🤖 AI Summary
In nontransitive zero-sum games, the Policy Space Response Oracles (PSRO) algorithm suffers from slow Nash equilibrium (NE) convergence and high exploitability due to conventional best-response (BR) initialization—either from scratch or via single-policy inheritance.
Method: This paper proposes a Nash strategy fusion mechanism leveraging cumulative historical strategy enhancement. Instead of standard BR initialization, it implicitly constructs meta-Nash-guided policies via meta-game analysis and dynamically fuses the historical policy population using weighted moving averages. The approach integrates PSRO, meta-game analysis, and RL-inspired strategy initialization principles in a unified framework.

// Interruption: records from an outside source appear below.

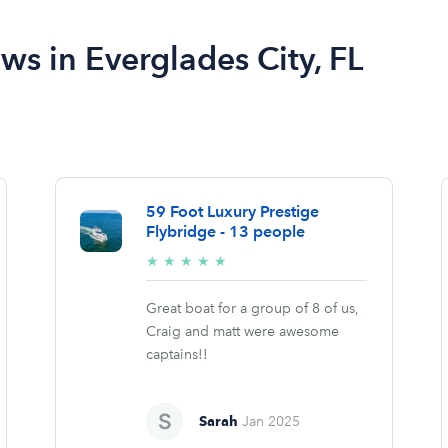
ews in Everglades City, FL
59 Foot Luxury Prestige
Flybridge - 13 people
5/5
★
★
★
★
★
stars
Great boat for a group of 8 of us,
Craig and matt were awesome
captains!!
Sarah
Jan 2025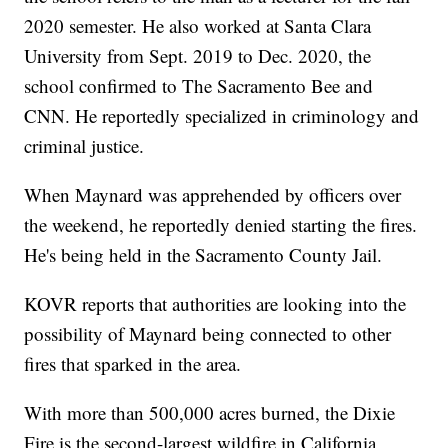
2020 semester. He also worked at Santa Clara
University from Sept. 2019 to Dec. 2020, the
school confirmed to The Sacramento Bee and
CNN. He reportedly specialized in criminology and
criminal justice.
When Maynard was apprehended by officers over
the weekend, he reportedly denied starting the fires.
He's being held in the Sacramento County Jail.
KOVR reports that authorities are looking into the
possibility of Maynard being connected to other
fires that sparked in the area.
With more than 500,000 acres burned, the Dixie
Fire is the second-largest wildfire in California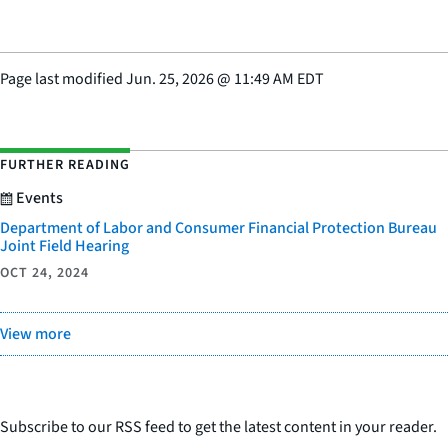
Page last modified
Jun. 25, 2026
@
11:49 AM EDT
FURTHER READING
Events
Department of Labor and Consumer Financial Protection Bureau
Joint Field Hearing
OCT 24, 2024
View more
Subscribe to our RSS feed to get the latest content in your reader.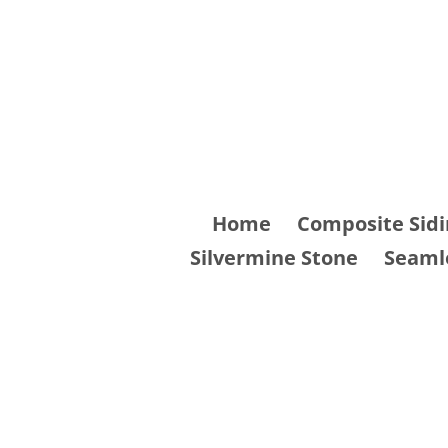
Skip
to
content
Home
Composite Sidi
Silvermine Stone
Seaml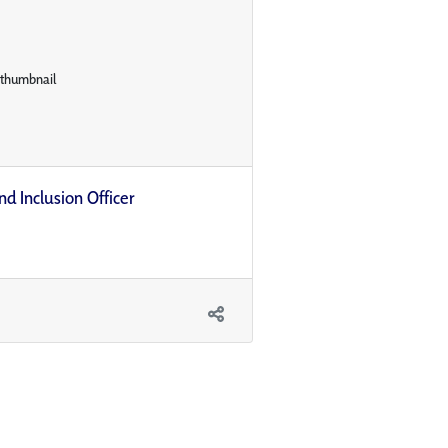
nd Inclusion Officer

Results: Evaluated on canonical benchmarks, the method significantly reduces exploitability and achieves faster convergence and higher NE approximation accuracy than existing BR initialization strategies. It enhances both the efficiency of policy-space search and the stability of computed equilibria.
📝 Abstract
For solving zero-sum games involving non-transitivity, a useful approach is to maintain a policy population to approximate the Nash Equilibrium (NE). Previous studies have shown that the Policy Space Response Oracles (PSRO) algorithm is an effective framework for solving such games. However, current methods initialize a new policy from scratch or inherit a single historical policy in Best Response (BR), missing the opportunity to leverage past policies to generate a better BR. In this paper, we propose Fusion-PSRO, which employs Nash Policy Fusion to initialize a new policy for BR training. Nash Policy Fusion serves as an implicit guiding policy that starts exploration on the current Meta-NE, thus providing a closer approximation to BR. Moreover, it insightfully captures a weighted moving average of past policies, dynamically adjusting these weights based on the Meta-NE in each iteration. This cumulative process further enhances the policy population. Empirical results on classic benchmarks show that Fusion-PSRO achieves lower exploitability, thereby mitigating the shortcomings of previous research on policy initialization in BR.